America is a land of diversity but it is widely acknowledged that, when it comes to culturally recognized accomplishments, much disparity still exists between the races in the actual world of business and, yes, of law. This gap begins in the education process, where “the diversity within law school graduation rates does not mirror population demographics,” per a report for Diversity Insider by Sharon E. Jones, a lawyer and diversity consultant.
“For example,” Jones explains, “Asians represent 7.9 % of law school graduates.” That’s not an accurate representation of their proportion in the general population, she notes, which is approximately 4.4%, per the American Bar Association. (Guide to ABA-A Law Approved Law Schools, 2008 Edition.)
“Correspondingly,” she notes, “Blacks and Latinos are underrepresented from a population demographic point of view. Id. Following on the heels of these numbers, law firms which have hired associates of color have proceeded along the lines.
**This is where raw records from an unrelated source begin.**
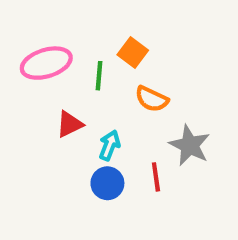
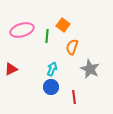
orange semicircle: (152, 99) -> (72, 47), turned 84
red triangle: (69, 124) -> (11, 69), moved
red line: (156, 177) -> (74, 97), moved

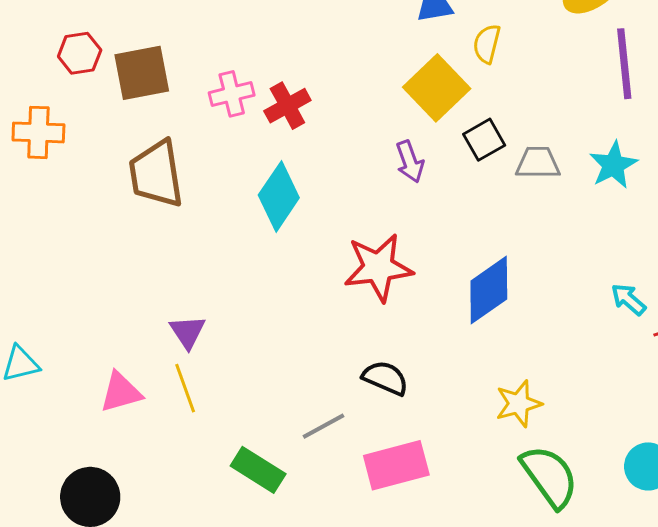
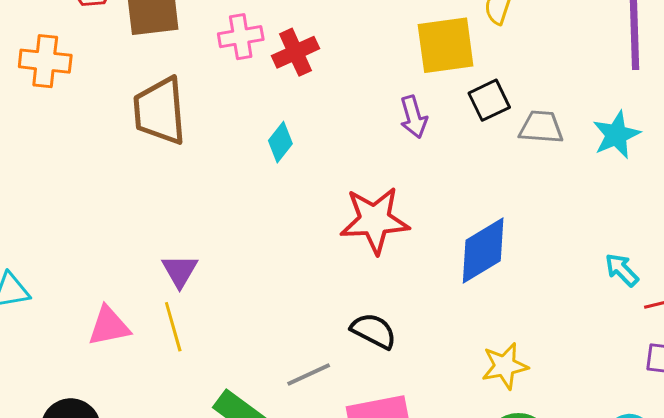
yellow square: (437, 88) -> (446, 45), turned 32
cyan diamond: (279, 196) -> (280, 142), size x0.6

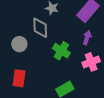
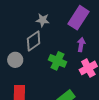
gray diamond: (40, 28) -> (34, 41), turned 65

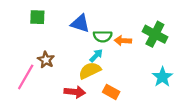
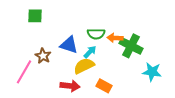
blue triangle: (80, 24) -> (69, 45), moved
green cross: (155, 34) -> (131, 46), moved
cyan star: (162, 77) -> (152, 72), turned -30

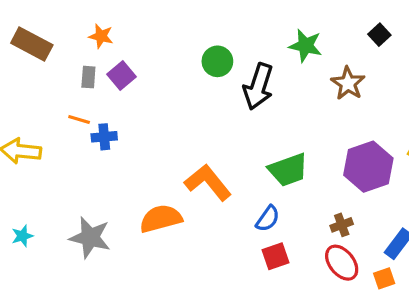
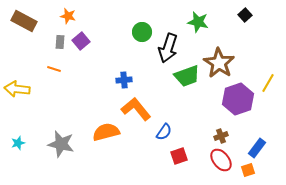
brown star: (348, 83) -> (219, 63), moved, size x1.4
blue cross: (104, 137) -> (124, 80), moved
green trapezoid: (288, 170) -> (187, 76), moved
blue semicircle: (268, 219) -> (164, 132), moved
“According to NALP, for the largest firms in the country, the percentage of associates of color in 2009 was 19.7% (NALP, Law Firm Diversity Demographics, 2009).
Partners of color represented 6.1% of the partners in the largest firms in 2009 and women[-]of[-]color partners were 1.9% of all partners in 2009. Id.”
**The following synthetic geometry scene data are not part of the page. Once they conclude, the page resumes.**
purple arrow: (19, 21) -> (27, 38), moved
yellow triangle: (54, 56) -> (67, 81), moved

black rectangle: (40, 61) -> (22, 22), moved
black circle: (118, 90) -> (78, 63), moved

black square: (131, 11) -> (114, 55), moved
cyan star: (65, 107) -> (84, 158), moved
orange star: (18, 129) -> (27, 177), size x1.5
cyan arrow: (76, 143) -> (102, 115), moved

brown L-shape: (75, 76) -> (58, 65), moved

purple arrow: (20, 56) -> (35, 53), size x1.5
In the corporate world, it’s pretty much the same story. Jones comes up with figures that show that the 6.6% of racially diverse General Counsel closely tracks what’s going on in law firms nationwide. (Law firms are trending at a figure of around 6.1% of partners of color.)
Interestingly—and a huge boon to the culture of diversity within both law and Corporate America—three Fortune 500 CEO’s are lawyers of color.
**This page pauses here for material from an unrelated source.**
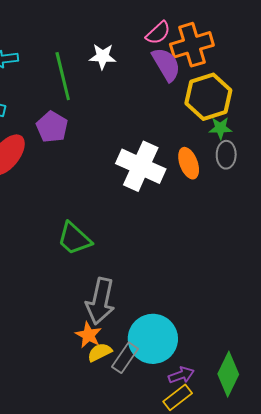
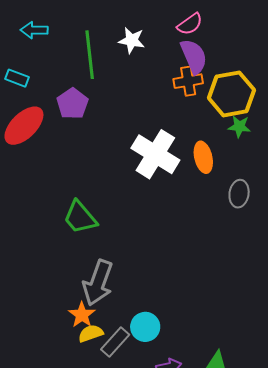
orange cross: (192, 45) -> (188, 81), moved, size x0.7
gray ellipse: (226, 155) -> (239, 194), moved
cyan circle: (153, 339) -> (145, 327), size x0.6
The first two lawyers to claim that honor were: Kenneth Chenault, of American Express, which, according to its site, is “the premium network for high-spending cardmembers”, and Clarence Otis, Jr., of Darden Restaurants, the company that owns all those Olive Garden chains. (Darden also own Red Lobster, LongHorn Steakhouse, The Capital Grille, Bahama Breeze and Seasons 52.)
Chenault and Otis, Jr. were most recently followed by a third African-American lawyer. In December of last year, Kenneth Frazier (pictured)–formerly president of the global healthcare leader, Merck–was tapped as CEO when the then-CEO stepped down and took the role of Chairman.
The Root had this to say about the appointment: “Naming a lawyer rather than a scientist as the head honcho has become commonplace at the Big Pharmas, [which] face increasing regulation, battles over health care reform, and litigation over patents and injury claims. Frazier was credited with engineering the multibillion-dollar settlement following the Vioxx recall.”
“Although the number of racial and ethnic minority lawyers has been increasing, the pace has been extremely slow—some would say it has moved at a glacial pace,” Attorney Jones of the Diversity Insider says.
But a glacial pace is still indicative of change…of a gradual thawing of die-hard traditions. That’s progress. Upward trends—even when they’re made with baby steps—go a long way towards forging a land of true diversity, with a legal culture of all-out inclusion.